■ **Task**
Collect all lines from the listing that include the string "History".

───── Data extracts

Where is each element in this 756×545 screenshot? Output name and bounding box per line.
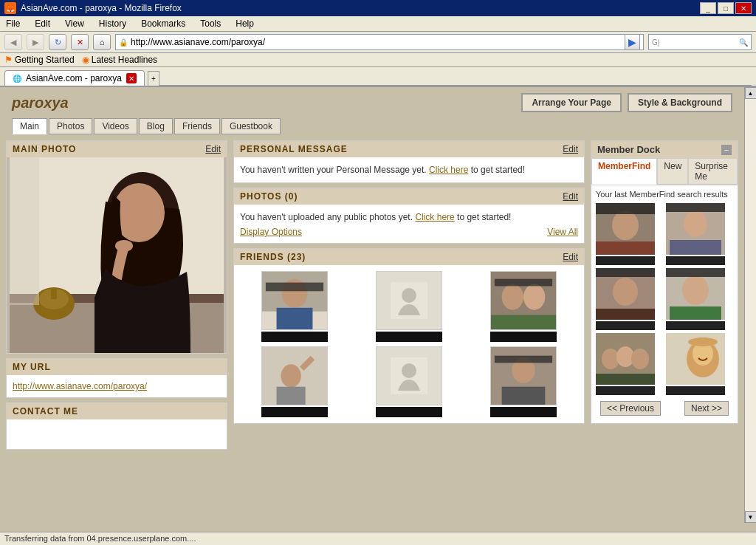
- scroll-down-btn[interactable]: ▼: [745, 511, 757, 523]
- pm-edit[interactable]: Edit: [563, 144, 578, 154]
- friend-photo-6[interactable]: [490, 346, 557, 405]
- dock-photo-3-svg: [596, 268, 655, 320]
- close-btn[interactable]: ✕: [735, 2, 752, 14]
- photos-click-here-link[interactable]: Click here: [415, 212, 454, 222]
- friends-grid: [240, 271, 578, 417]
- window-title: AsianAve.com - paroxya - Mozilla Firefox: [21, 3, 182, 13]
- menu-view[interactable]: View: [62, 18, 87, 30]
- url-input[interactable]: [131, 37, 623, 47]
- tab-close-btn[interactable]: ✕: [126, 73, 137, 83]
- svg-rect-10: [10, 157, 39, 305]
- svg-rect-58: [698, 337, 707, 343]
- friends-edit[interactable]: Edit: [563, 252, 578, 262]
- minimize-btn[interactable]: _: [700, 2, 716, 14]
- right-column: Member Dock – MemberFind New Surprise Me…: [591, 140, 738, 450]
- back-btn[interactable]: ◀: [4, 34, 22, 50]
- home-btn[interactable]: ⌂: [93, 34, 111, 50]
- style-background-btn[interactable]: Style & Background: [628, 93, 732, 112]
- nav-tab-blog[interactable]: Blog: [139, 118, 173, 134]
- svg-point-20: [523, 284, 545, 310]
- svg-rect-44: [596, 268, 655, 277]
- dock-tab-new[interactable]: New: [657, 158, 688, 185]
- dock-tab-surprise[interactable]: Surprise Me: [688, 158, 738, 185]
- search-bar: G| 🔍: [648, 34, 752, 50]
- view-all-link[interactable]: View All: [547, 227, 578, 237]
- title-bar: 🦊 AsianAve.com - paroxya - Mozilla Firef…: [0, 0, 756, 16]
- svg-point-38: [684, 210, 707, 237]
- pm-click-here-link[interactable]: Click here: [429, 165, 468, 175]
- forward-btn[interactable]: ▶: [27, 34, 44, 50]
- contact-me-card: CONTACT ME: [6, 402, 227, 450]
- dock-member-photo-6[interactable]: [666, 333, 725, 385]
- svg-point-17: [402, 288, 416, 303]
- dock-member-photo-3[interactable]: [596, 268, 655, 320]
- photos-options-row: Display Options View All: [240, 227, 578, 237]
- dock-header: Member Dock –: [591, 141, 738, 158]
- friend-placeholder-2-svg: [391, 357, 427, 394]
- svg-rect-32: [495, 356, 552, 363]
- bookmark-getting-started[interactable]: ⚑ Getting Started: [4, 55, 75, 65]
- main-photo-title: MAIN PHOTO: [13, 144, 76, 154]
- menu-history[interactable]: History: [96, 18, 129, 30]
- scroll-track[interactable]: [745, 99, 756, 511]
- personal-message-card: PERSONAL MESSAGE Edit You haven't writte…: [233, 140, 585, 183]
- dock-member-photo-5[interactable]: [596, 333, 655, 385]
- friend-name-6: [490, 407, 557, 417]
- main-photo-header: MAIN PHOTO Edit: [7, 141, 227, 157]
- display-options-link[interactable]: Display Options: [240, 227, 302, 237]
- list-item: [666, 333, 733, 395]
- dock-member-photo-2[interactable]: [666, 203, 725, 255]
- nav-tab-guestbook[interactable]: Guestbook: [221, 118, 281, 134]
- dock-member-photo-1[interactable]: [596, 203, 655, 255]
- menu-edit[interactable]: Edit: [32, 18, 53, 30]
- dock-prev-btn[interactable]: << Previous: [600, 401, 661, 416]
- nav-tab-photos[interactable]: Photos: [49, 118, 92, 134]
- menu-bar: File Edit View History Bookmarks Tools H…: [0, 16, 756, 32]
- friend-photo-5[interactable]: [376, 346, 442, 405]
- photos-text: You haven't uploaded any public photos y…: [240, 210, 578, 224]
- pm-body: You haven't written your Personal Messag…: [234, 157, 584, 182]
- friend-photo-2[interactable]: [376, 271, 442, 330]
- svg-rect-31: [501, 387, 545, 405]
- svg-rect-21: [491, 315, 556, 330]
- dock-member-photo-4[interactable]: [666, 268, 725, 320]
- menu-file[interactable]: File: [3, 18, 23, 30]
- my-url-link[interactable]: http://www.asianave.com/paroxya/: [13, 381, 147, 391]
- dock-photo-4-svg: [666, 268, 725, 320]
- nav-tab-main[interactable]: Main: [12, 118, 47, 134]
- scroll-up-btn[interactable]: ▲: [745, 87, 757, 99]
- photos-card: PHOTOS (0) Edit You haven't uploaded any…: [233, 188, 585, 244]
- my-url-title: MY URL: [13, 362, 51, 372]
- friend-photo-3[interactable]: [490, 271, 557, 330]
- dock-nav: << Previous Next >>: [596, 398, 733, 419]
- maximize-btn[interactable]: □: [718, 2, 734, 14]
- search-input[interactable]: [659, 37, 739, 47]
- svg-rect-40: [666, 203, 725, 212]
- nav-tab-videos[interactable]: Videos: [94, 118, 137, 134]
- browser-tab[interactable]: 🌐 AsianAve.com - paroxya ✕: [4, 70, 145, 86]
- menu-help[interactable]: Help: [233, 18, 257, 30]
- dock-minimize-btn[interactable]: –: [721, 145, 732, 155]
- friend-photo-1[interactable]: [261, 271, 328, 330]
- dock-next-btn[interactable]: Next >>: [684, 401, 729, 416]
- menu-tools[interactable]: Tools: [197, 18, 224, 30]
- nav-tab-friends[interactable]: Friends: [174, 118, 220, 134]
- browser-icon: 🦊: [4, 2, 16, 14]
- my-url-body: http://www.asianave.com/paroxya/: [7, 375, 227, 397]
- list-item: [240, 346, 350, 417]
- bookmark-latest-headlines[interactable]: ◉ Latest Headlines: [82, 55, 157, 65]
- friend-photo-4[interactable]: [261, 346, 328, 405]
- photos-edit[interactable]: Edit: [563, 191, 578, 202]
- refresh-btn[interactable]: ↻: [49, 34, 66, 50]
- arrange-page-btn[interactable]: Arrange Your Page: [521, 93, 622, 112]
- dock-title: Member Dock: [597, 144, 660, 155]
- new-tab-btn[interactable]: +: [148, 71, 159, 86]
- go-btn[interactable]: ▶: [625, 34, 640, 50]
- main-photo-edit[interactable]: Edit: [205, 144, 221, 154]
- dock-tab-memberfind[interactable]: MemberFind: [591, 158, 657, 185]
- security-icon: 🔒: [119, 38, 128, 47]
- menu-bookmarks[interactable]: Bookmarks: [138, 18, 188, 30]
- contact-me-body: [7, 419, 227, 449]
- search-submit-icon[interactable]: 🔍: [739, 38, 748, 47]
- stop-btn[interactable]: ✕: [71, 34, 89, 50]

──────────
───── Data extracts

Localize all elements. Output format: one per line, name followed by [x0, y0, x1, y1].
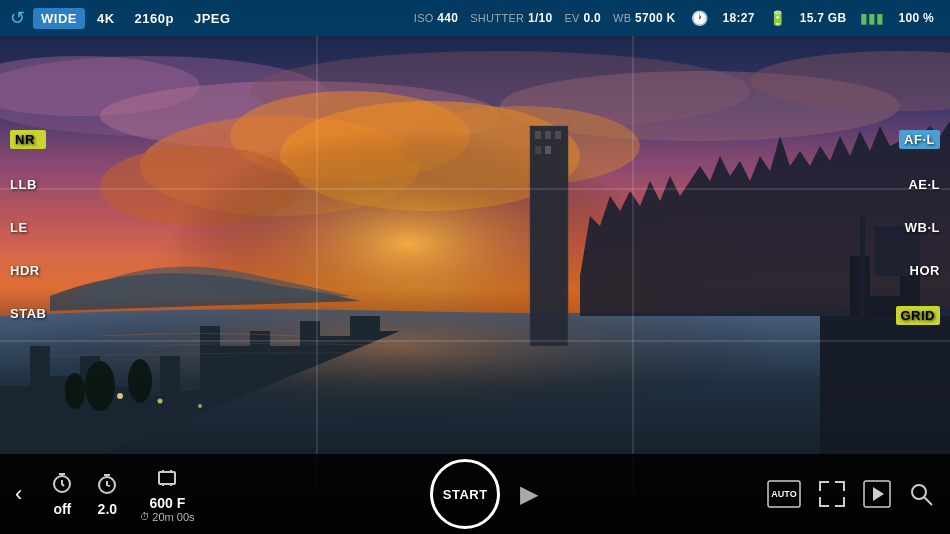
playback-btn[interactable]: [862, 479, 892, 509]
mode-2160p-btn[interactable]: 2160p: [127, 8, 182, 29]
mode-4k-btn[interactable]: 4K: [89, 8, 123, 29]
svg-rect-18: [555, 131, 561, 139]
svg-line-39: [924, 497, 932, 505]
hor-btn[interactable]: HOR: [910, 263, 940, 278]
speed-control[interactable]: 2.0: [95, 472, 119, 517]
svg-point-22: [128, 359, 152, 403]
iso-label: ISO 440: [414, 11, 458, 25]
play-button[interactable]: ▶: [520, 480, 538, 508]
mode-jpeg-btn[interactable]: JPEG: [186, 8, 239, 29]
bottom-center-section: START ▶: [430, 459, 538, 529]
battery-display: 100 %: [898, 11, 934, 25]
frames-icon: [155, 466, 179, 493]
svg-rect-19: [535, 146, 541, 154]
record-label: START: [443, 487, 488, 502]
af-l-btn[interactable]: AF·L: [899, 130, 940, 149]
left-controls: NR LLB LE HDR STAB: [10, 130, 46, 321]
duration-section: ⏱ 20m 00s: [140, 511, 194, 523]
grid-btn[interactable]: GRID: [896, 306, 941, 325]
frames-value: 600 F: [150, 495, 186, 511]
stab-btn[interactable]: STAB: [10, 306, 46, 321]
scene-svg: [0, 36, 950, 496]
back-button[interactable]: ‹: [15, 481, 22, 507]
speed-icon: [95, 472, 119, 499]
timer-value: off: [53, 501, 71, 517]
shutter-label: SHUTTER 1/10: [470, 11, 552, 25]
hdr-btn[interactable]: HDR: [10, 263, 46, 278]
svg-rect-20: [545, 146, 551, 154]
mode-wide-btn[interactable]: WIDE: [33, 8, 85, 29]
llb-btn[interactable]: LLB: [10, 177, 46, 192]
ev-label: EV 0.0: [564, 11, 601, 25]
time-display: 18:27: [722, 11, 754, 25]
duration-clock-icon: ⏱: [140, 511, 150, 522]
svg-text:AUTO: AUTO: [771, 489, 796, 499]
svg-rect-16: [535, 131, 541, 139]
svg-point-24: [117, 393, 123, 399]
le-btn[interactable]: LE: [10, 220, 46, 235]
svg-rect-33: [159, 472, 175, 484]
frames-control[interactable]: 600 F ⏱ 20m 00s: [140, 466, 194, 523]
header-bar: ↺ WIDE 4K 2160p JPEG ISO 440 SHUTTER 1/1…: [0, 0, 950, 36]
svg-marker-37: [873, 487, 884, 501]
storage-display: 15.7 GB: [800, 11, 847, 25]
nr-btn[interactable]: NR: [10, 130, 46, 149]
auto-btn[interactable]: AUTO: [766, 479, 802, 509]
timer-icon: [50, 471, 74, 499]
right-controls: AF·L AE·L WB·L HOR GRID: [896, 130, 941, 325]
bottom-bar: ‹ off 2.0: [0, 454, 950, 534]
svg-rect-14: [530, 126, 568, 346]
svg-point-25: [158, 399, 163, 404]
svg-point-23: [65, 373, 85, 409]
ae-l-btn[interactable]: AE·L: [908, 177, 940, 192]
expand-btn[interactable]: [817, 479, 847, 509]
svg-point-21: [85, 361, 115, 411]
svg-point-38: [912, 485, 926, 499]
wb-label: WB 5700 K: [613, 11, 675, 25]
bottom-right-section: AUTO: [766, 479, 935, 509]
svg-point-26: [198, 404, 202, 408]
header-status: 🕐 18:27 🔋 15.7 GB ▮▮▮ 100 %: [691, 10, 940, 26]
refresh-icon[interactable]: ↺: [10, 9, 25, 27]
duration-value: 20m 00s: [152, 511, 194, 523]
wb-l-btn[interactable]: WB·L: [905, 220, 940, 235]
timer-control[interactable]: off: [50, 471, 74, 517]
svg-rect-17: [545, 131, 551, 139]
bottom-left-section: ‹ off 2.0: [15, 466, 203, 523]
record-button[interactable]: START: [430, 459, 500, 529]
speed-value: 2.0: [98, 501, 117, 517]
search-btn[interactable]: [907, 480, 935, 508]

──────────

■ **Solution to this problem**
- menu-history[interactable]: History: [96, 18, 129, 30]
- menu-bar: File Edit View History Bookmarks Tools H…: [0, 16, 756, 32]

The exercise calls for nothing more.